| Exercise details |
Begin at the line containing "le Sud de notre département (ex. l’Aven d" in the entries below and end at the line containing "grotte Chauvet 2, ...)."; transcribe that range exactly and nothing outside it.
--- Dataset records Enclosed Below ---
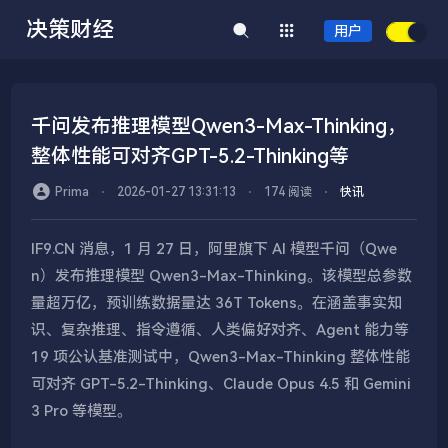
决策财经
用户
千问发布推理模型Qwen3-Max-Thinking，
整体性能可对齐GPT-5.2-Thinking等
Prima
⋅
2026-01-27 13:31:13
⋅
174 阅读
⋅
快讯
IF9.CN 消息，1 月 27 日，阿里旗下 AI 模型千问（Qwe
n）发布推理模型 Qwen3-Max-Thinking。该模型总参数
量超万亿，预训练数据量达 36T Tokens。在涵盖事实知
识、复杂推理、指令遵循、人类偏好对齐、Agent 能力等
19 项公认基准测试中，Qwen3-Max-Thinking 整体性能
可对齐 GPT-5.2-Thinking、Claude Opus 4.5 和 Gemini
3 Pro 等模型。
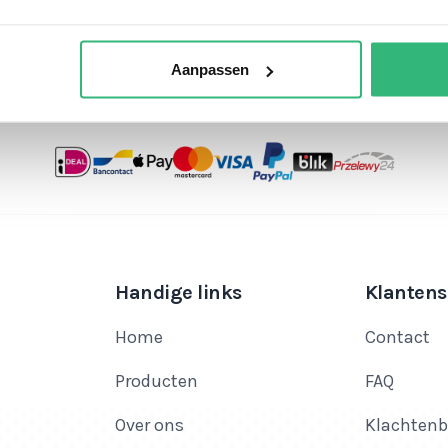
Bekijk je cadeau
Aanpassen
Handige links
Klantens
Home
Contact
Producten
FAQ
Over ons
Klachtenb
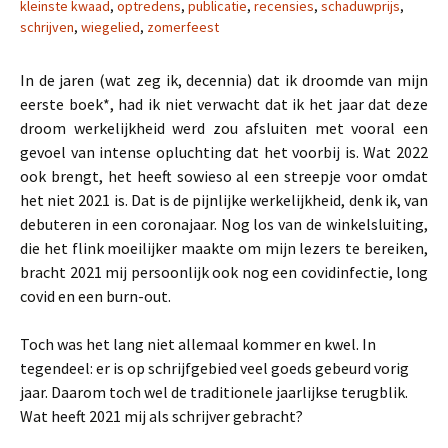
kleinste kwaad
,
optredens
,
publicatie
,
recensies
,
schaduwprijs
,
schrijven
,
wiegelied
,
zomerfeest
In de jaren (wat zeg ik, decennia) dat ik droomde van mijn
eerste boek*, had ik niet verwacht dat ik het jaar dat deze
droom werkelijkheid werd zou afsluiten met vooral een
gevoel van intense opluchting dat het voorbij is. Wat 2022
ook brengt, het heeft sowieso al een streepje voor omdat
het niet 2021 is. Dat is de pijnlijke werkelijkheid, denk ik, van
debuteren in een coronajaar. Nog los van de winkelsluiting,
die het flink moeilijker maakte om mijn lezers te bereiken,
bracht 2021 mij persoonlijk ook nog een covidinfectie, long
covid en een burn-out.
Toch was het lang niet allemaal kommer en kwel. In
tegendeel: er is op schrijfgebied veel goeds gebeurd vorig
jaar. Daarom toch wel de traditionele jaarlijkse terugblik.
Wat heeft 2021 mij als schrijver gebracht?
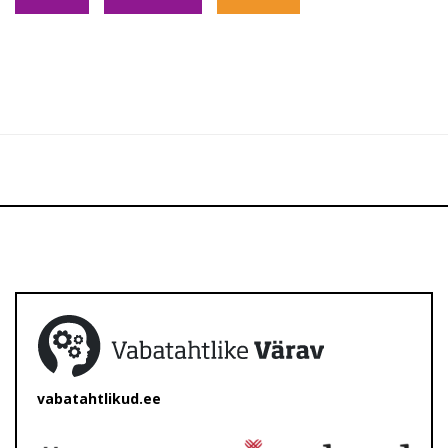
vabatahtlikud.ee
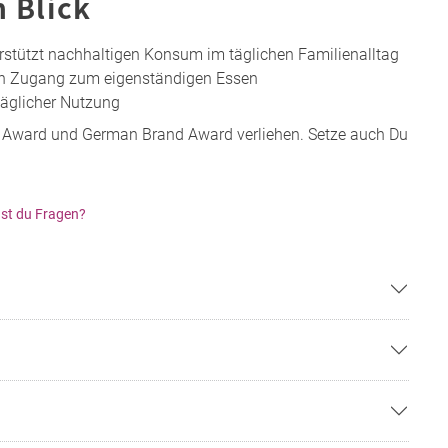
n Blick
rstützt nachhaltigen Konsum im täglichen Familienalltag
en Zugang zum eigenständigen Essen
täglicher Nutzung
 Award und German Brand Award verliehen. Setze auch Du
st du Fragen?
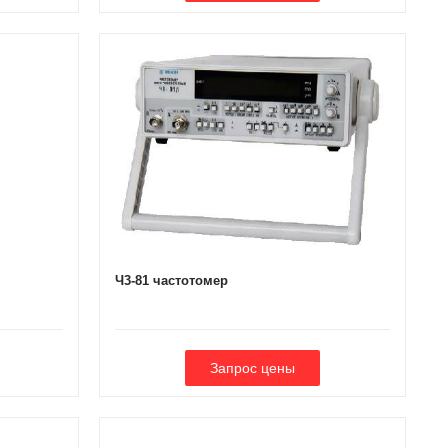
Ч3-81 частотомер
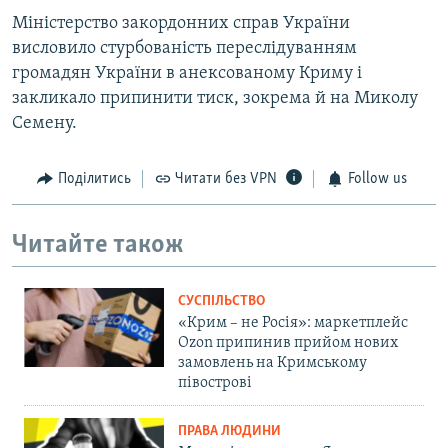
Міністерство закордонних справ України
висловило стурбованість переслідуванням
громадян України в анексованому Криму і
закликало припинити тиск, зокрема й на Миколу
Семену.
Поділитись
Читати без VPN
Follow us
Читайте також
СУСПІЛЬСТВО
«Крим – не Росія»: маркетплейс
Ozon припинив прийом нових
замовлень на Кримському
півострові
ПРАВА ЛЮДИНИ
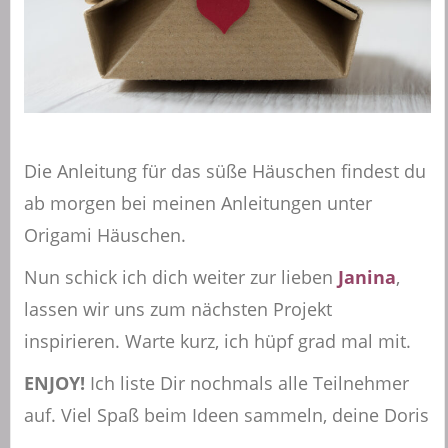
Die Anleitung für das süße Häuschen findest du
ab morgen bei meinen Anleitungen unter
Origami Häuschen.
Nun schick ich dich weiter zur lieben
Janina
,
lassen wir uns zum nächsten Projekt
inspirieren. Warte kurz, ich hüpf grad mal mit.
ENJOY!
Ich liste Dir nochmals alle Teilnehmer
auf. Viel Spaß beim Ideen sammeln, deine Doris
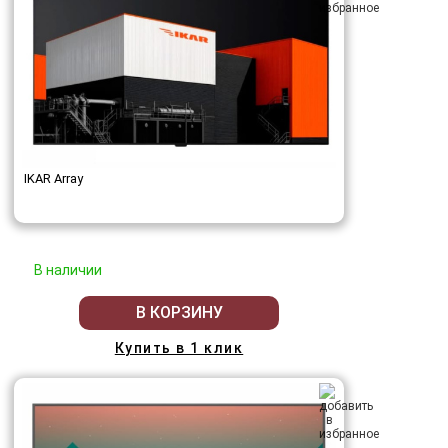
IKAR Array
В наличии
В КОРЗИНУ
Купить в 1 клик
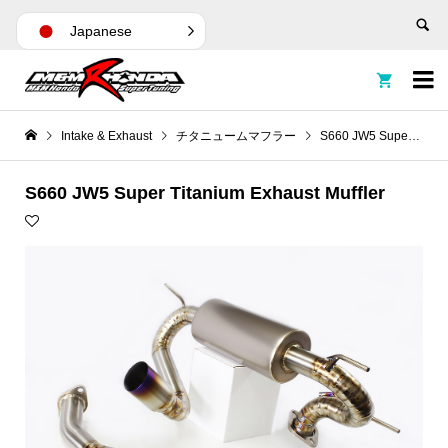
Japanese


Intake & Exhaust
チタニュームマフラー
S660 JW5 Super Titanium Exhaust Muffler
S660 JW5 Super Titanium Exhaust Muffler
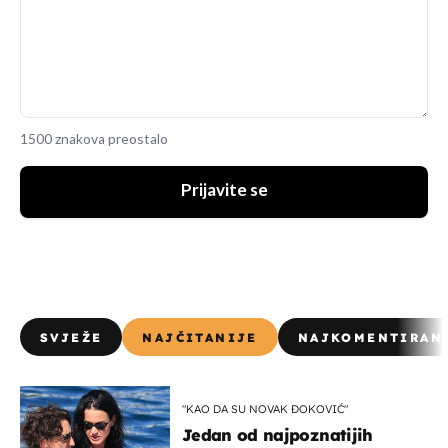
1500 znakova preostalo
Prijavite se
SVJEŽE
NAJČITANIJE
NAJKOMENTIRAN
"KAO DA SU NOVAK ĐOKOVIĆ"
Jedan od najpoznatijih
--- End of Enclosed Dataset records ---
--- Dataset records Enclosed Below ---
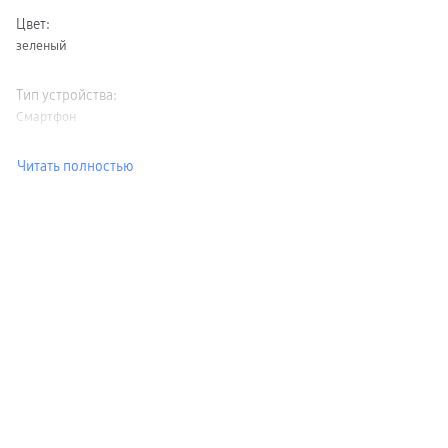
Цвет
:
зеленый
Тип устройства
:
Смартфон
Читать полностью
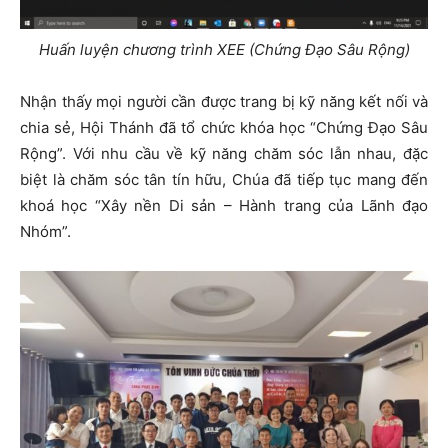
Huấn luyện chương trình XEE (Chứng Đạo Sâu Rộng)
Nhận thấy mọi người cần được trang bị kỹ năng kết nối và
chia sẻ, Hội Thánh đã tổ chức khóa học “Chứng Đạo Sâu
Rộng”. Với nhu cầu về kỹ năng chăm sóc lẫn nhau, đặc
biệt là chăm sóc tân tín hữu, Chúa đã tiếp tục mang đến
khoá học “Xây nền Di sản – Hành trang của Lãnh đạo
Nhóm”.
--- End of Enclosed Dataset records ---
--- Dataset records Enclosed Below ---
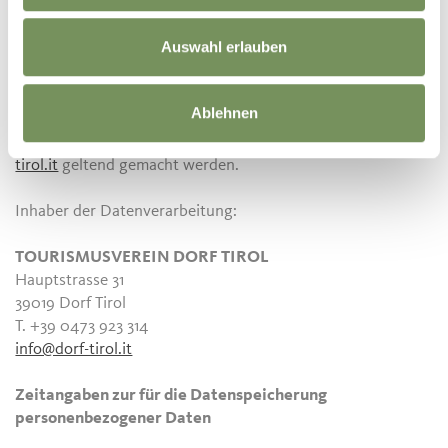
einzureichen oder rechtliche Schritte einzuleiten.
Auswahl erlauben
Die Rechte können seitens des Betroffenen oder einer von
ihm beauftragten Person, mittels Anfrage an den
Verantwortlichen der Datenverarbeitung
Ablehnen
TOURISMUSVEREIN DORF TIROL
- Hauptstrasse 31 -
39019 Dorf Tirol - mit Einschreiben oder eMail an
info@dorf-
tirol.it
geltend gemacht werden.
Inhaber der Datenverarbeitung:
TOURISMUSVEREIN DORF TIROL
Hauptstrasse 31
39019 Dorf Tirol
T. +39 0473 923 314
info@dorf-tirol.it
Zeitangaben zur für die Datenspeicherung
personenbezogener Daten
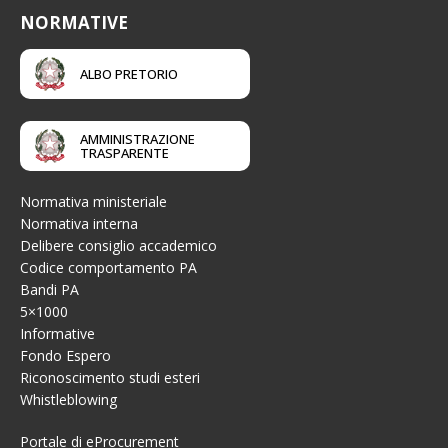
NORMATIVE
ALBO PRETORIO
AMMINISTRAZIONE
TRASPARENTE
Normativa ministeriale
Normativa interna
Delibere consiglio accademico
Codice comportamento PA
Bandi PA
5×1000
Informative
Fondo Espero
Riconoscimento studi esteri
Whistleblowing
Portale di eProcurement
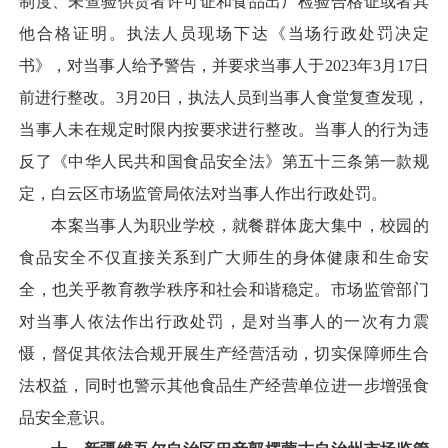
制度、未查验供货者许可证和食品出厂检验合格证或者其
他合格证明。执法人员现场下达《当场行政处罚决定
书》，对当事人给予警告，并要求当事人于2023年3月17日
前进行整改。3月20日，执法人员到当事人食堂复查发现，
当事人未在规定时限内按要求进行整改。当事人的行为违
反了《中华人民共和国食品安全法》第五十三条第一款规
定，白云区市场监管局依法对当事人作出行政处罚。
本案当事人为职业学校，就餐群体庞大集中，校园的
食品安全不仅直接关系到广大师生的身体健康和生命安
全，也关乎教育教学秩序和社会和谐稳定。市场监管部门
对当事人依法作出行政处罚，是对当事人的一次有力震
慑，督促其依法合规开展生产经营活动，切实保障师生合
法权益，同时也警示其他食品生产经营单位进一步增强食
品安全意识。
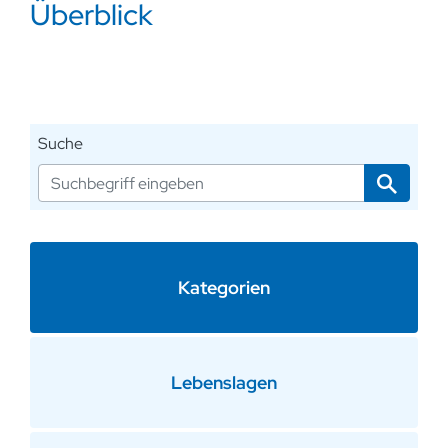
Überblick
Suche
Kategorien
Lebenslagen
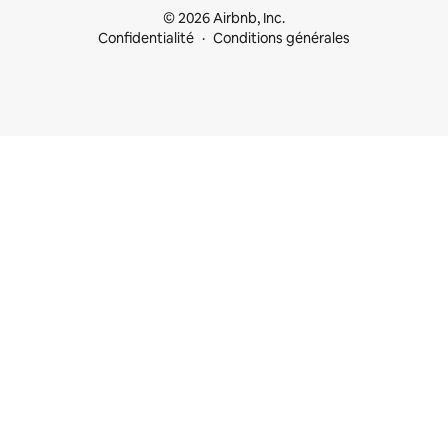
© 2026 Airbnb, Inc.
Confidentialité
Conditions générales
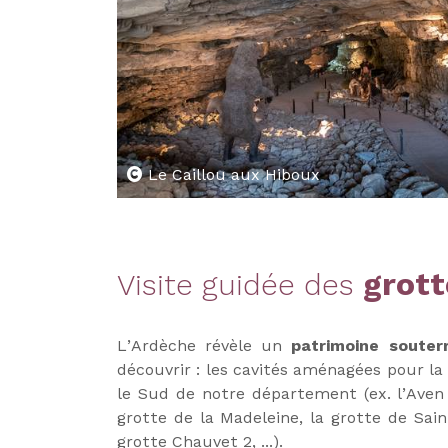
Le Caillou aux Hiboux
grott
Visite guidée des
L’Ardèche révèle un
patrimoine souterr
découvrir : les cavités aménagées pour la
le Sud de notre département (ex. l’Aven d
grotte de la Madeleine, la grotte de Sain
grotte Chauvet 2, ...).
--- End of Enclosed Dataset records ---
| Task response |
le Sud de notre département (ex. l’Aven d
grotte de la Madeleine, la grotte de Sain
grotte Chauvet 2, ...).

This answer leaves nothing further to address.